Após o primeiro dia de gravações, que exigiu oito horas na cadeira de maquiagem, Carrey chegou a ameaçar abandonar o filme

“Ele estava pronto para devolver os US$ 20 milhões! E ele estava falando sério”, revelou Howard.

Para impedir que Carrey desistisse, a produção trouxe um especialista radical:

“Richard Marcinko treinava agentes da CIA e membros de forças especiais a suportar tortura. Ele me deu uma lista enorme de coisas para fazer quando eu começasse a entrar em colapso: dar um soco forte na própria perna, pedir para um amigo de confiança me dar um soco no braço, comer tudo o que estivesse à vista, mudar padrões no ambiente. Se houvesse uma TV ligada quando eu começasse a surtar, desligá-la e ligar o rádio. Fumar o máximo possível. Existem fotos minhas como o Grinch sentado na cadeira do diretor com uma piteira longa, porque o pelo de iaque pegaria fogo se o cigarro chegasse muito perto”, recordou.

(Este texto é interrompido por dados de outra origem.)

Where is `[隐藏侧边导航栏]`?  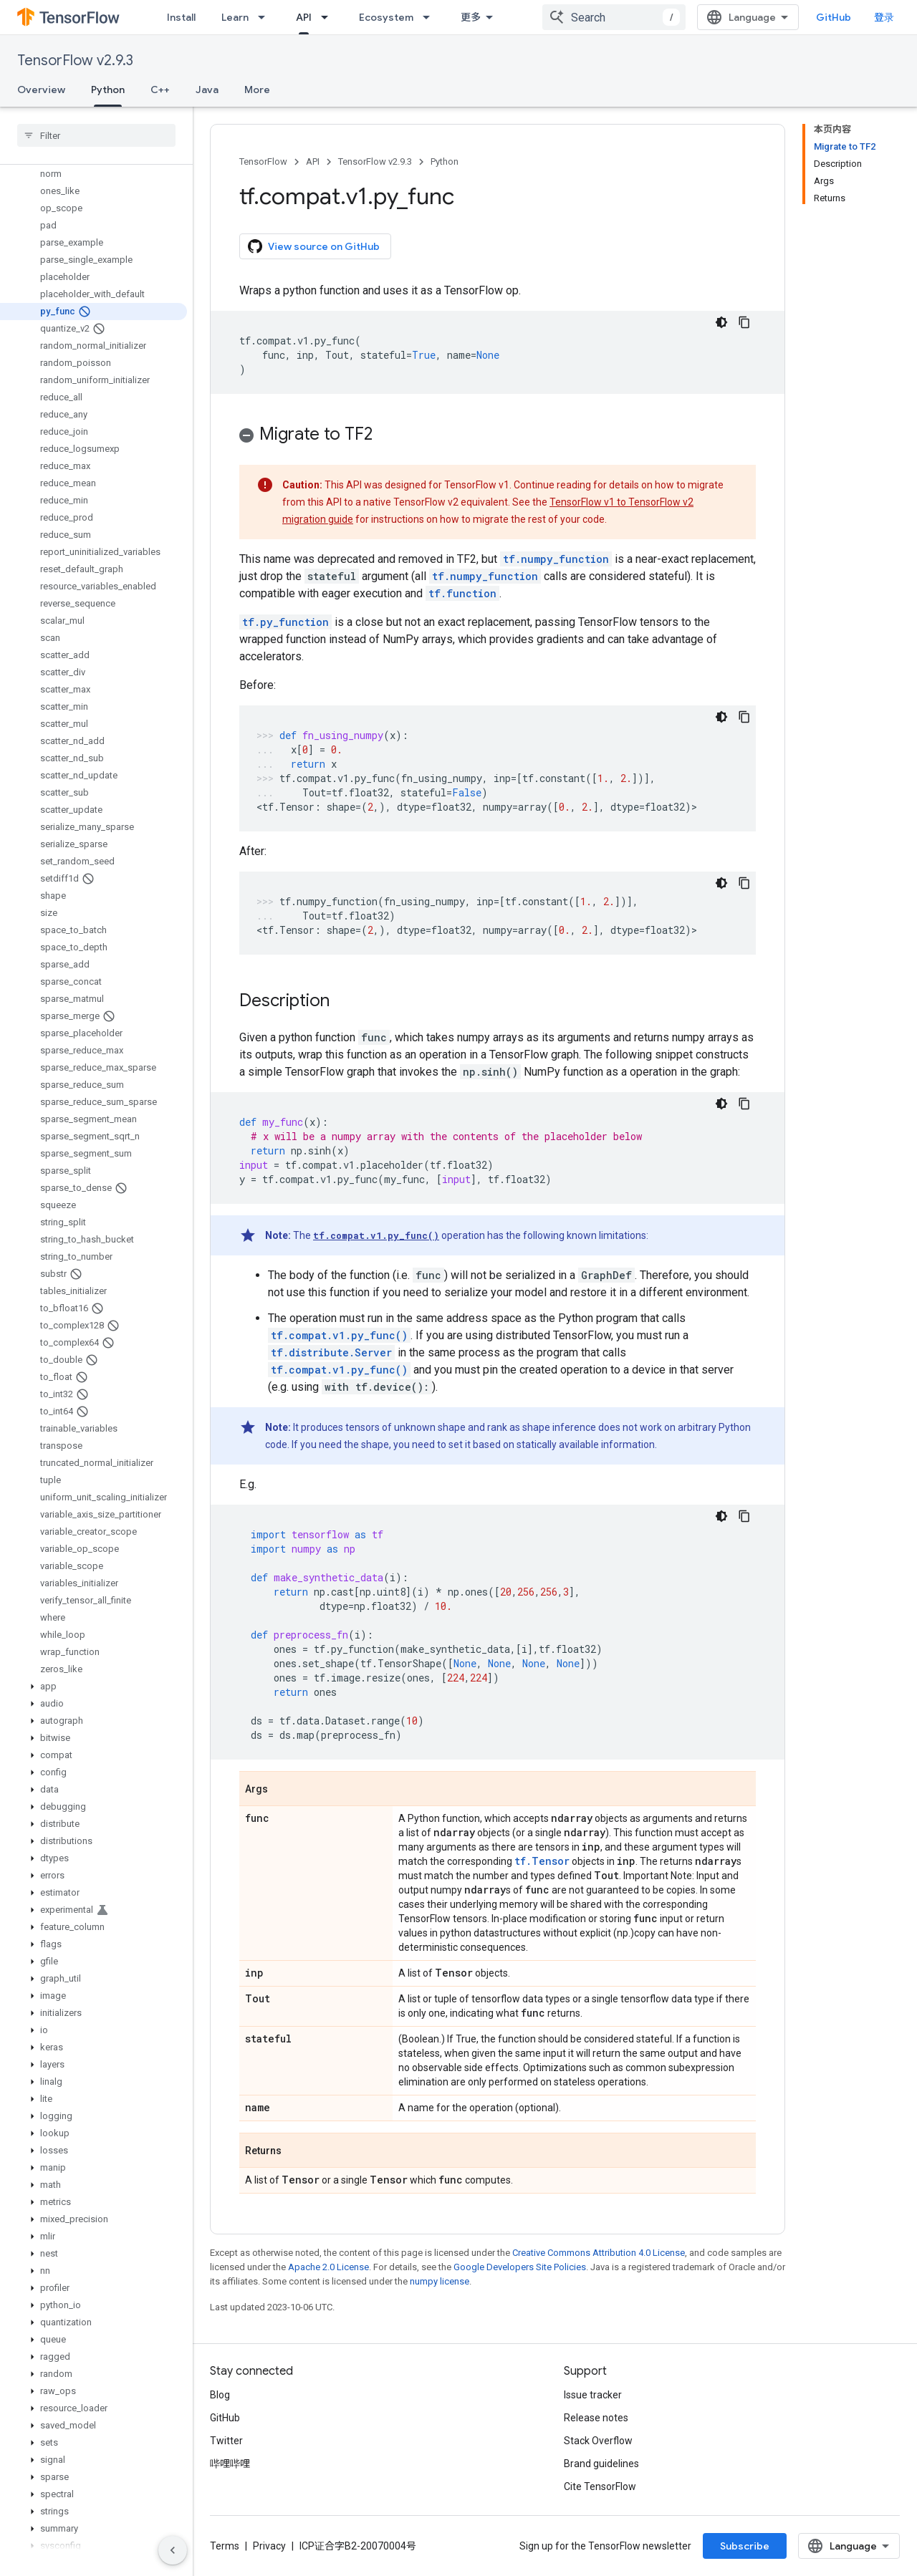
[隐藏侧边导航栏] is located at coordinates (172, 2550).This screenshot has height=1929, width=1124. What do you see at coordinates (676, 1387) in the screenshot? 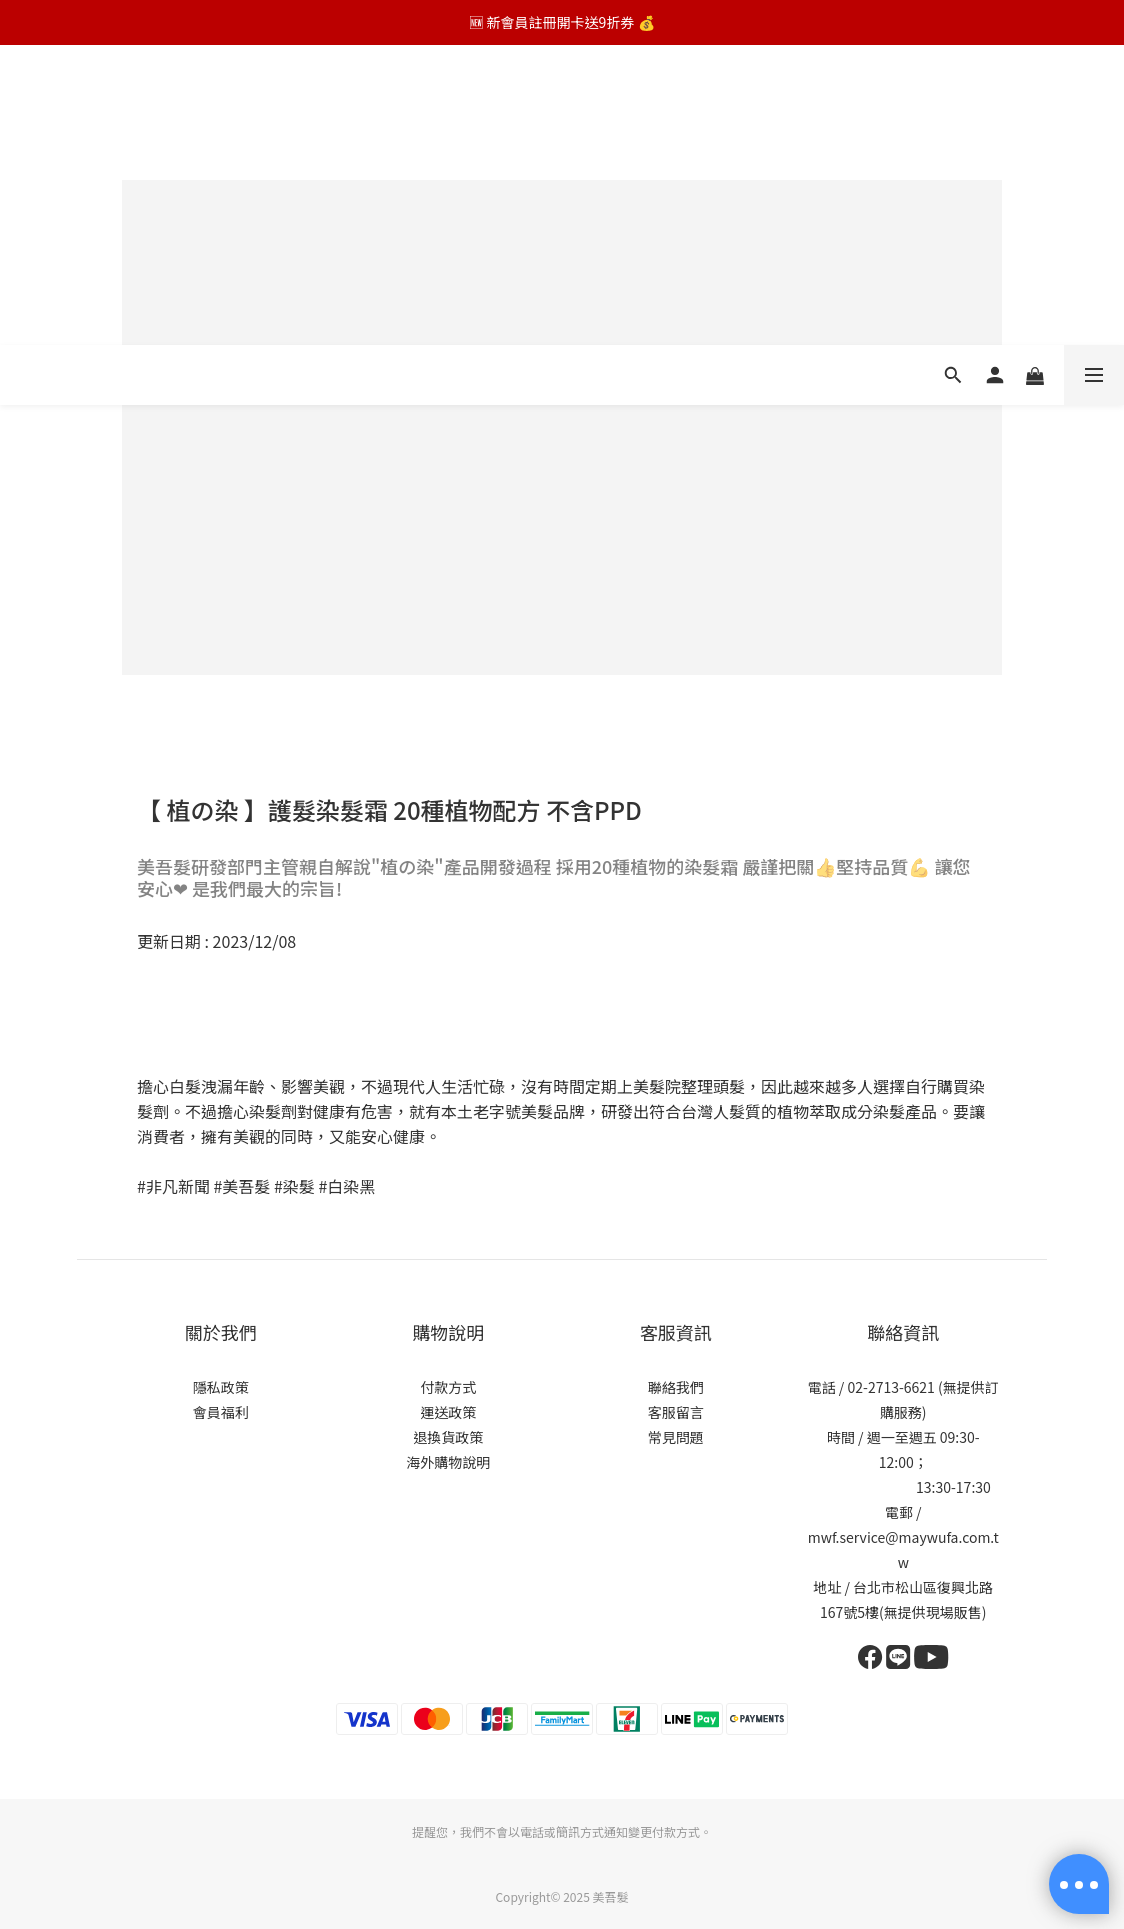
I see `聯絡我們` at bounding box center [676, 1387].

Carrey concluiu destacando algo inesperado que o ajudou a suportar o processo.

“Depois descobri que o homem que me treinou para suportar o Grinch também foi um dos fundadores da SEAL Team Six. Mas o que realmente me ajudou durante o processo de maquiagem, que depois reduziram para cerca de três horas, foram os Bee Gees. Eu ouvia toda a discografia deles enquanto me maquiavam. A música deles é tão alegre. Nunca conheci Barry Gibb, mas gostaria de agradecê-lo”, concluiu.

O Grinch’ está disponível no Prime Video.

Na trama, um Grinch que odeia o Natal resolve criar um plano para impedir que os habitantes da pequena cidade de Quemlândia possam comemorar a data festiva. Para tanto, na véspera do grande dia, o Grinch resolve invadir as casas das pessoas e furtivamente roubar delas tudo o que esteja relacionado ao Natal.

Taylor Momsen, Jeffrey Tambor, Christine Baranski, Bill Irwin e Molly Shannon completam o elenco da comédia.

Ron Howard assina a direção, a partir de um roteiro escrito por Jeffrey Price e Peter S. Seaman.